I’m sure I’ll increase my mileage again in a couple of months, when it comes time to think about fall/winter races (half marathons, probably). In the meantime, logging lower mileage doesn’t make me any less of a runner or a running blogger or a person.

So anyway. Guess what I’m doing tomorrow?

Oh hey! I submitted for the Peachtree lottery months ago, before I even moved down here. I got the acceptance email and put the race on my calendar. Then I kind of forgot about it (which, I don’t even know how…this thing is a huge deal here) until a couple of weeks ago.

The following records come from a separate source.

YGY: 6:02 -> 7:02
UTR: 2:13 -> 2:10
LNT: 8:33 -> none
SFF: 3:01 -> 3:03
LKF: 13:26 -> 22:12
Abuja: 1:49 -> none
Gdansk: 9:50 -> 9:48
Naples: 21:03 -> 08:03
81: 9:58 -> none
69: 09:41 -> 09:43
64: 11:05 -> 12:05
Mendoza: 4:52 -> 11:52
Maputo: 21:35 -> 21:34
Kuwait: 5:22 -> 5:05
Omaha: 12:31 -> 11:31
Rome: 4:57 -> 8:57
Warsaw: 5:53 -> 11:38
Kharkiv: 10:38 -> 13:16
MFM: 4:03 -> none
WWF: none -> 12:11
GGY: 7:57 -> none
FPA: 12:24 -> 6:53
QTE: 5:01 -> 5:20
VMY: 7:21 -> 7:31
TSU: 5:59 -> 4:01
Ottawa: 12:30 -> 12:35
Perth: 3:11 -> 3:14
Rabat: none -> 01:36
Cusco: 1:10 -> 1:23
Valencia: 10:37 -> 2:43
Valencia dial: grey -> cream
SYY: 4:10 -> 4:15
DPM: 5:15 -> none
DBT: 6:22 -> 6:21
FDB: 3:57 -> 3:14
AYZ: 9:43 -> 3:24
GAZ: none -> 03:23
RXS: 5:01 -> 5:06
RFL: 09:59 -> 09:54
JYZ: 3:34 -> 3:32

Needless to say, I’m not exactly treating this as a goal race. But a good hard tempo effort would be nice. It will be warm and the course is hilly. I’m sure it will be a little crowded, even with most of the 60,000 participants seeded in later starting corrals. If I can hang at 7:30 pace, I’ll be happy.

Assuming I can manage to actually finish this one, I’ll see you tomorrow with a race recap!